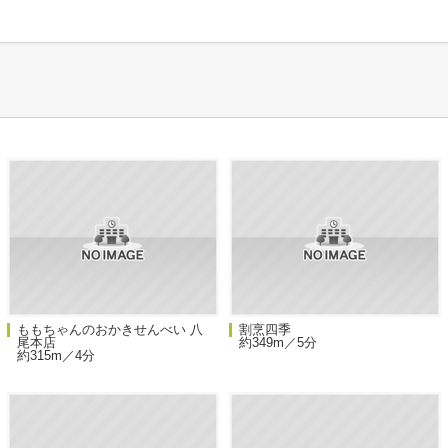
ももちゃんのおかきせんべい 八
割烹四季
尾本店
約349m／5分
約315m／4分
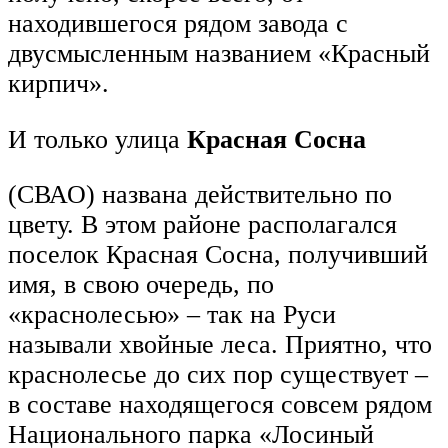
находившегося рядом завода с
двусмысленным названием «Красный
кирпич».
И только улица
Красная Сосна
(СВАО) названа действительно по
цвету. В этом районе располагался
поселок Красная Сосна, получивший
имя, в свою очередь, по
«краснолесью» – так на Руси
называли хвойные леса. Приятно, что
краснолесье до сих пор существует –
в составе находящегося совсем рядом
Национального парка «Лосиный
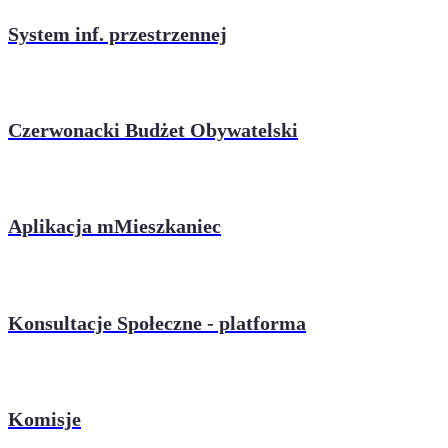
System inf. przestrzennej
Czerwonacki Budżet Obywatelski
Aplikacja mMieszkaniec
Konsultacje Społeczne - platforma
Komisje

......

Exercise brief - Could you print, exactly and with nothing else, the lines from the one containing "Czerwonacki Budżet Obywatelski" through the last line of the records above?

Expected output -
Czerwonacki Budżet Obywatelski
Aplikacja mMieszkaniec
Konsultacje Społeczne - platforma
Komisje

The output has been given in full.